I am going to add one or two additional questions on GMM, depending on the exact material that we cover next week.
Due: Please turn in at my office Amos B408 on May 2 at 9am.
Textbook Questions: Hansen 17.2
Additional Question 1:
For this problem, use the data
job_displacement_clean2.RData
posted
here. For this problem, we are interested in estimating the (causal)
effect of job displacement on earnings. The key variables in this data
are learn
(which is the log of earnings and is the outcome
variable in this problem) and first.displaced
(which
contains the time period when an individual becomes displaced) —
first.displaced
is the variable that is used to form
“groups” below. It is set equal to 0 for individuals that are not
displaced from their job in any period. (As always, you are not allowed
to use built-in R
package, such as plm
,
fixest
or did
, to compute the results to these
questions though you are welcome to compare your results to output from
those packages.)
Hint: The number of observations is fairly large in
this data and, therefore, inverting some matrices can be quite
time-consuming. I recommend that you use the Matrix
package
to deal with the matrices in this question. This package has the ability
to deal with “sparse” matrices in an efficient way which is helpful for
this problem.
Use the within estimator to estimate the following regression model \[\begin{align*} Y_{it} = \theta_t + \eta_i + \alpha D_{it} + e_{it} \end{align*}\] Report an estimate of \(\alpha\) and its standard error.
Compute difference-in-differences versions of group-time average treatment effects (where you can define group by the time period when an individual becomes displaced from their job). Use individuals who are never displaced from their job as the comparison group.
Aggregate the group-time average treatment effects in part (b) into an overall treatment effect parameter. Use the bootstrap to compute a standard error for it. How do these results compare to the ones from parts (a)?
Compute the weights on underlying group-time average treatment effects that come from the two-way fixed effects regression in part (a). How do these compare to the the weights from part (c).
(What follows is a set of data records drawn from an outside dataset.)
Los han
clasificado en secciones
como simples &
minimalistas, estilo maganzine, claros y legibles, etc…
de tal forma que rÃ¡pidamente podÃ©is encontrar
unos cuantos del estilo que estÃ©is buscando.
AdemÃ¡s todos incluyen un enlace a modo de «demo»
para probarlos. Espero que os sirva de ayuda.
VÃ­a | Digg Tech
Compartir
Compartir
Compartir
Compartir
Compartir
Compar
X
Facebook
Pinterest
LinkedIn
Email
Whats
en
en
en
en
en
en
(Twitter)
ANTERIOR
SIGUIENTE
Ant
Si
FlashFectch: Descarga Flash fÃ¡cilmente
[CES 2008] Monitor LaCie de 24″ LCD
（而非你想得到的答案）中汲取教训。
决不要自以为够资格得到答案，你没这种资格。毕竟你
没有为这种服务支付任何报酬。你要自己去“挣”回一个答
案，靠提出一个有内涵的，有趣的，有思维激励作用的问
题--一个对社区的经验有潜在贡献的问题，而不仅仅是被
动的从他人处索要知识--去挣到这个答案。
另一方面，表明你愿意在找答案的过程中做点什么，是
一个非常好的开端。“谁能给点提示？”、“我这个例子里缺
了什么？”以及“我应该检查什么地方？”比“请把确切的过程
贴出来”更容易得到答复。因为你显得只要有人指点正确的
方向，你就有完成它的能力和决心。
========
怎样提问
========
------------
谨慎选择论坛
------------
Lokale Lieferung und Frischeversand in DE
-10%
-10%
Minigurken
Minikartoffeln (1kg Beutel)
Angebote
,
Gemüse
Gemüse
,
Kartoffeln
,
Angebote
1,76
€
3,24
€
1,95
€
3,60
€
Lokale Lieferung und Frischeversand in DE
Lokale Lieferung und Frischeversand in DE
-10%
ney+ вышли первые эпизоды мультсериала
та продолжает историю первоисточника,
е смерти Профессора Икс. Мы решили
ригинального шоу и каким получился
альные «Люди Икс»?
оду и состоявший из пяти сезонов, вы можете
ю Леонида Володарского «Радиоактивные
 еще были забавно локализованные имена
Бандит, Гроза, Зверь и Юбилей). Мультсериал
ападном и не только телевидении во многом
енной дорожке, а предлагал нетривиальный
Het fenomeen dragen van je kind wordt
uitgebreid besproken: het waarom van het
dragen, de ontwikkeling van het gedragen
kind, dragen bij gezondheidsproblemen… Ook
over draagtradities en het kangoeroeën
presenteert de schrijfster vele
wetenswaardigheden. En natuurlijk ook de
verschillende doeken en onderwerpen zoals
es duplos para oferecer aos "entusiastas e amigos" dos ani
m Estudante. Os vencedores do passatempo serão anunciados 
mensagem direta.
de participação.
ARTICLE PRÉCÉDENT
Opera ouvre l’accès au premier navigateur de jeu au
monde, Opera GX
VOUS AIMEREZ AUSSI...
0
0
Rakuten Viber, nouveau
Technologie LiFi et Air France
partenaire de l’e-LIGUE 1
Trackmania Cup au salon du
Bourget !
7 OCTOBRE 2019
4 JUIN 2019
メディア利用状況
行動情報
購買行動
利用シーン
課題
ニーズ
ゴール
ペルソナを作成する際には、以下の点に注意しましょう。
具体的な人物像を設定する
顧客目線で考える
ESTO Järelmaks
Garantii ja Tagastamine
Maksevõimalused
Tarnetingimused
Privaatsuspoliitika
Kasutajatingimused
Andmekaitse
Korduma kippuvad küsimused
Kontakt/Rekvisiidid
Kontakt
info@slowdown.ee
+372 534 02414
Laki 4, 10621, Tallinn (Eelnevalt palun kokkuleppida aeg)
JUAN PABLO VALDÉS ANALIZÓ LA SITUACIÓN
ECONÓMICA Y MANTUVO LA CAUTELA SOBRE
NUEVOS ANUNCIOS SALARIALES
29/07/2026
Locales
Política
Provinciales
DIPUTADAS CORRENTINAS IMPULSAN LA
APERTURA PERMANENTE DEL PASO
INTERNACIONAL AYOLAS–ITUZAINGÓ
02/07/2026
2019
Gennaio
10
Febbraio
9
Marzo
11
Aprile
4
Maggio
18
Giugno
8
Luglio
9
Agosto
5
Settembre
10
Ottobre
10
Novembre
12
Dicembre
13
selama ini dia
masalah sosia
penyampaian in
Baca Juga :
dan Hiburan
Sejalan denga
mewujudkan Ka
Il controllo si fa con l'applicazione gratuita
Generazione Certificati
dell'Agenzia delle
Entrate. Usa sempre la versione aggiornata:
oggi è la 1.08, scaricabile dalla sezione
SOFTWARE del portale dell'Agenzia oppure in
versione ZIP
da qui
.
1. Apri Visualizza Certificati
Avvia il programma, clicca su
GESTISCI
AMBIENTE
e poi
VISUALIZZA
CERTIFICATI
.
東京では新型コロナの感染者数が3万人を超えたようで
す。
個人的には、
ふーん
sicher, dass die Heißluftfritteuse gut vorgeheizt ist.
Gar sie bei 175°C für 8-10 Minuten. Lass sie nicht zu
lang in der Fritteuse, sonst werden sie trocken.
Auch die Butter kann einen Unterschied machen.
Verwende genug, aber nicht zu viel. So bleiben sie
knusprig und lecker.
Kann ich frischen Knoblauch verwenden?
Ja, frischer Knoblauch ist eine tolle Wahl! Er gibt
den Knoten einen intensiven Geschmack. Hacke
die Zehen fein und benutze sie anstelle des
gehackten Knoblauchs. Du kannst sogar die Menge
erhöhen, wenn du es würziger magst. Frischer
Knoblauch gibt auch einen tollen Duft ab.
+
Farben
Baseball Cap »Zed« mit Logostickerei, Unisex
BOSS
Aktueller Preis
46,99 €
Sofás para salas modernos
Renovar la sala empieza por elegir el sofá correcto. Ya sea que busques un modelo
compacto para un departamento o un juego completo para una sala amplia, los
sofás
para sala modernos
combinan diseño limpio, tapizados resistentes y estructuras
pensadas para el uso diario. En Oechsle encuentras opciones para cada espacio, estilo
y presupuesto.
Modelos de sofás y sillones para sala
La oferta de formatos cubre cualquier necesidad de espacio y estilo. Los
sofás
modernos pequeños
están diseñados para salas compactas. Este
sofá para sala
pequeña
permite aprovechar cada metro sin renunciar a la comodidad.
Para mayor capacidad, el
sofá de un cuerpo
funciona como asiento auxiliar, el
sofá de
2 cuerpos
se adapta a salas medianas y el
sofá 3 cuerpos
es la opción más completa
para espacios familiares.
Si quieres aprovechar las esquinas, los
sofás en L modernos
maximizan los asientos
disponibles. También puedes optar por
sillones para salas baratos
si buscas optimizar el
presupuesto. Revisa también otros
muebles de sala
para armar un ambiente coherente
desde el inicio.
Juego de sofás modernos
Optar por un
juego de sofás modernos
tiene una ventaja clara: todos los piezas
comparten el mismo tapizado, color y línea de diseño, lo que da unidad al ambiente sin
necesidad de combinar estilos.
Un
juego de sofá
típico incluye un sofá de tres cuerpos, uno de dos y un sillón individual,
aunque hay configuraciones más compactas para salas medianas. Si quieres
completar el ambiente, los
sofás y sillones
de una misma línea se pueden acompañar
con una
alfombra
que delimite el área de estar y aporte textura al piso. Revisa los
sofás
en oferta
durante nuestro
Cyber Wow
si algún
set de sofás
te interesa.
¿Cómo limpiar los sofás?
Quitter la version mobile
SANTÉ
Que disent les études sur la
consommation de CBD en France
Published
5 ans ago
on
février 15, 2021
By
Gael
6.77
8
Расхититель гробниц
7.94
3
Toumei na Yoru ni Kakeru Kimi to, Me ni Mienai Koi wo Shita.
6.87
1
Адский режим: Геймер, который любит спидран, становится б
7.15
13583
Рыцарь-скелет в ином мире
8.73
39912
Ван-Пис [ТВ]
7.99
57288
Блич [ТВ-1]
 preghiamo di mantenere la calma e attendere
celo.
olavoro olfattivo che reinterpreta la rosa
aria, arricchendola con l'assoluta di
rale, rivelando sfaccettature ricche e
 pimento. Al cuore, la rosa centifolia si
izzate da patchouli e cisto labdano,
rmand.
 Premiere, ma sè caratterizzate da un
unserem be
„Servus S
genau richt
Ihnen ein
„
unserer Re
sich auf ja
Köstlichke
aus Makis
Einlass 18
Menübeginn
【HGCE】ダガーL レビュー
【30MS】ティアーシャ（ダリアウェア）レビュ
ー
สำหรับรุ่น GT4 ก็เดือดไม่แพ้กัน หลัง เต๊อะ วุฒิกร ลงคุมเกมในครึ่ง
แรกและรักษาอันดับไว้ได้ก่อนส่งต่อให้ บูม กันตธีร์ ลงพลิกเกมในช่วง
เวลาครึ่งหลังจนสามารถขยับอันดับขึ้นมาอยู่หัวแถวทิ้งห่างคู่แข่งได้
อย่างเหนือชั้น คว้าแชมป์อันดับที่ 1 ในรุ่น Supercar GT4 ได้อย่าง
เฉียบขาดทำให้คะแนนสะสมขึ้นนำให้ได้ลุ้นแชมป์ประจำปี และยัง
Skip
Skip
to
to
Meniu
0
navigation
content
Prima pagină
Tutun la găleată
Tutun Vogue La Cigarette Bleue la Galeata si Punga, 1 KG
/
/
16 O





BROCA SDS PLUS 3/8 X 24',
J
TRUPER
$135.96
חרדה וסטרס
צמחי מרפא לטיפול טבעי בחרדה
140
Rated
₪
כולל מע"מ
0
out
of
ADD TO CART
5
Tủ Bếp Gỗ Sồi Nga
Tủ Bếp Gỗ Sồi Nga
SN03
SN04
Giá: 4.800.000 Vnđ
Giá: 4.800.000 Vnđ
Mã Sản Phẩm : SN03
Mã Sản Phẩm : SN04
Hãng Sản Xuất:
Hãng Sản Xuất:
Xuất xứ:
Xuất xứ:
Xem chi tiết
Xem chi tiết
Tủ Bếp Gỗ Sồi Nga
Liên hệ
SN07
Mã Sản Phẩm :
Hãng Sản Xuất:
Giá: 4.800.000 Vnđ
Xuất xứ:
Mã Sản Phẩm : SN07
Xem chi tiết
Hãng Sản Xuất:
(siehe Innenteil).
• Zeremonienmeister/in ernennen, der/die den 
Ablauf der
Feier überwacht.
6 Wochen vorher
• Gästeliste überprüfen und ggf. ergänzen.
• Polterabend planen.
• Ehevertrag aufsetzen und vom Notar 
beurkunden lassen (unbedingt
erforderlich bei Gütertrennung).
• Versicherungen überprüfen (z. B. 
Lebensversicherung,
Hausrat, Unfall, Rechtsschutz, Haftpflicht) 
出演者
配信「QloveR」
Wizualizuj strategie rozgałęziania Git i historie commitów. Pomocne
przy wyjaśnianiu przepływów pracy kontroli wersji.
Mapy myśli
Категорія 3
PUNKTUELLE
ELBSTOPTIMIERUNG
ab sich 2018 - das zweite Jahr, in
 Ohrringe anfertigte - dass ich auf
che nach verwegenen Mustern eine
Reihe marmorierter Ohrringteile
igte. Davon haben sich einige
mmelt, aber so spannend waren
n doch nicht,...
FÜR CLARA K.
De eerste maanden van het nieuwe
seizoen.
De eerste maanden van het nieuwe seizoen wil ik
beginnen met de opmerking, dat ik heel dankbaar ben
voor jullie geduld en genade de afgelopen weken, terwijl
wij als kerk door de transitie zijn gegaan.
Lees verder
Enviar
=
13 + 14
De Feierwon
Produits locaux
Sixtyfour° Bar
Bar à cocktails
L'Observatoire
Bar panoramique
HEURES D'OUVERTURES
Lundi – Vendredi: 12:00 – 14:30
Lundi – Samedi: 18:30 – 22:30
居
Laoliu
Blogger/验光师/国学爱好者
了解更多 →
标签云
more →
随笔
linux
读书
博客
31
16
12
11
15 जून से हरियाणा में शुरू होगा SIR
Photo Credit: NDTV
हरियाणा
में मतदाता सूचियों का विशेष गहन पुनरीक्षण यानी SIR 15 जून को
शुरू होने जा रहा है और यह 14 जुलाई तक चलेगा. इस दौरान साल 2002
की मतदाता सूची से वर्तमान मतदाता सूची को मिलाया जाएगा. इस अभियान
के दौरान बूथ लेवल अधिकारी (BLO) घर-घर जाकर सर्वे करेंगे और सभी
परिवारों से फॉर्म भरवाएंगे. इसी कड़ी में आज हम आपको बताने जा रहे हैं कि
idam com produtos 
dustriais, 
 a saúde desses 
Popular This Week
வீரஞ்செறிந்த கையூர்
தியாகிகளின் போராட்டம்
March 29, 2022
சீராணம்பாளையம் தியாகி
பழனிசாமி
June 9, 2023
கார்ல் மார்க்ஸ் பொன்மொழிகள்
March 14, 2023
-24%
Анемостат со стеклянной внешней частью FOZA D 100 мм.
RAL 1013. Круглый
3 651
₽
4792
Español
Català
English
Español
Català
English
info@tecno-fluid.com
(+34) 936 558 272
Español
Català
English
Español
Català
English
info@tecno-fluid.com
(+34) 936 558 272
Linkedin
Aggregate the group-time average treatment effects in part (b) into an event study. Use the bootstrap to compute standard errors, and plot the estimates along with a 95% confidence interval.
Additional Question 2
Suppose you are interested in the structural model \(Y = X'\beta + e\), but where \(\textrm{E}[Xe] \neq 0\). Suppose that you have access to an \(l \times 1\) vector of instruments \(Z\) (where \(l > k\) with \(k\) being the dimension of \(X\)) that satisfy \(\textrm{E}[Ze]=0\). Suppose that you estimate \(\beta\) using GMM. That is, you calculate \[\begin{align*} \hat{\beta}_{gmm} &= \underset{b}{\textrm{argmin}\ } \Big( \mathbf{Z}'\mathbf{Y}-\mathbf{Z}'\mathbf{X}b \Big)'\widehat{\mathbf{W}} \Big(\mathbf{Z}'\mathbf{Y}-\mathbf{Z}'\mathbf{X}b\Big) \end{align*}\] where \(\widehat{\mathbf{W}}\) is an \(l \times l\) weighting matrix that satisfies \(\widehat{\mathbf{W}} \xrightarrow{p} \mathbf{W}\) which is a positive definite matrix (also, here \(\mathbf{Y}\), \(\mathbf{X}\), and \(\mathbf{Z}\) are all data matrices). Derive an explicit expression for \(\hat{\beta}_{gmm}\) and show that \(\sqrt{n}(\hat{\beta}_{gmm} - \beta) \xrightarrow{d} \mathcal{N}(0,\mathbf{V})\), and provide an expression for \(\mathbf{V}\).
Additional Question 3 It is not required to turn this problem in, but I recommend giving it a try.
For this problem, we will consider a smaller scale version of the problem in Additional Question 1. In particular, this question will focus on estimating group-time average treatment effects using GMM.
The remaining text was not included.